John Russell D.D. (1787–1863) was an English clergyman and headmaster of Charterhouse School.

==Life==
The son of John Russell (died 26 April 1802), rector of Helmdon, Northamptonshire, and Ilmington, Warwickshire, he was educated at Charterhouse School, and matriculated at Christ Church, Oxford, on 3 May 1803. He graduated B.A. in 1806 and M.A. in 1809, took holy orders in 1810, and was appointed headmaster of Charterhouse in 1811. The school became popular: in 1824 he had 480 boys under him, and among his pupils were George Grote, Sir Henry Havelock, and William Makepeace Thackeray, who alluded the school and Russell in his works.
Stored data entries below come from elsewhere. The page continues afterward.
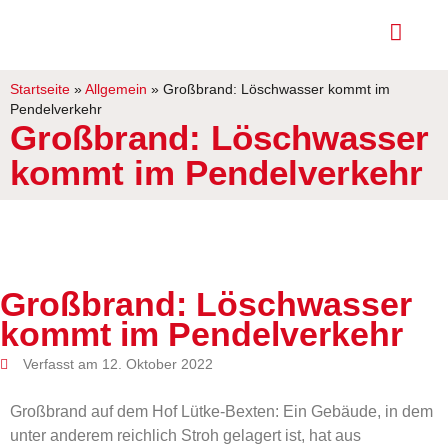
Startseite
»
Allgemein
»
Großbrand: Löschwasser kommt im
Pendelverkehr
Großbrand: Löschwasser
kommt im Pendelverkehr
Großbrand: Löschwasser
kommt im Pendelverkehr
Verfasst am 12. Oktober 2022
Großbrand auf dem Hof Lütke-Bexten: Ein Gebäude, in dem
unter anderem reichlich Stroh gelagert ist, hat aus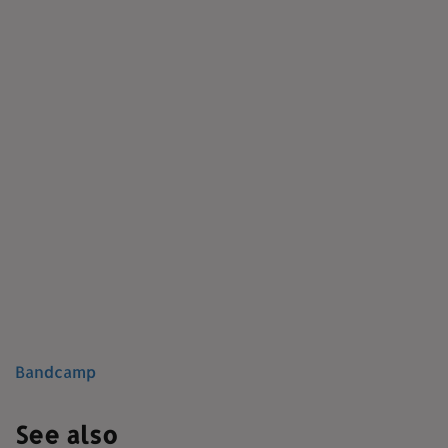
Bandcamp
See also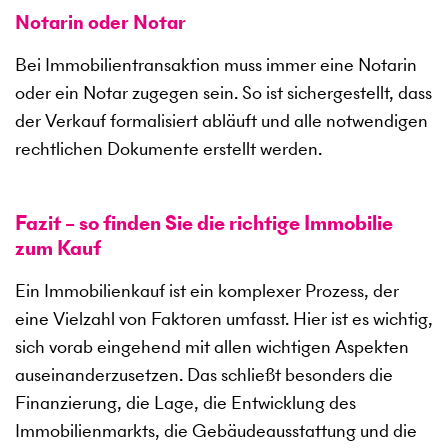
Notarin oder Notar
Bei Immobilientransaktion muss immer eine Notarin
oder ein Notar zugegen sein. So ist sichergestellt, dass
der Verkauf formalisiert abläuft und alle notwendigen
rechtlichen Dokumente erstellt werden.
Fazit – so finden Sie die richtige Immobilie
zum Kauf
Ein Immobilienkauf ist ein komplexer Prozess, der
eine Vielzahl von Faktoren umfasst. Hier ist es wichtig,
sich vorab eingehend mit allen wichtigen Aspekten
auseinanderzusetzen. Das schließt besonders die
Finanzierung, die Lage, die Entwicklung des
Immobilienmarkts, die Gebäudeausstattung und die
In 1827 Russell was made a prebendary and afterwards canon residentiary of Canterbury Cathedral. He resigned the head-mastership in 1832, on being presented to the rectory of St. Botolph's, Bishopsgate. He was president of Sion College in 1845 and 1846, and was treasurer of the Society for the Propagation of the Gospel, and an administrator of other societies. He held St. Botolph's rectory until his death, at the Oaks, Canterbury, on 3 June 1863. A Latin inscription to his memory, and that of two sons, was placed in the Charterhouse chapel.

==Works==
Besides separate sermons and school books, Russell published The History of Sion College, London, 1859, and edited for the first time The Ephemerides of Isaac Casaubon, with a Latin preface and notes, 2 vols. Oxford, 1850.

==Family==
By his wife, Mary Augusta Lloyd, a cousin of Charles Lloyd, Russell had four sons (John (died 1836), Francis, William, and Arthur (died 1828)), and two daughters: Augusta, wife of the Rev. G. Bridges More; and Mary, wife of General William Nelson Hutchinson.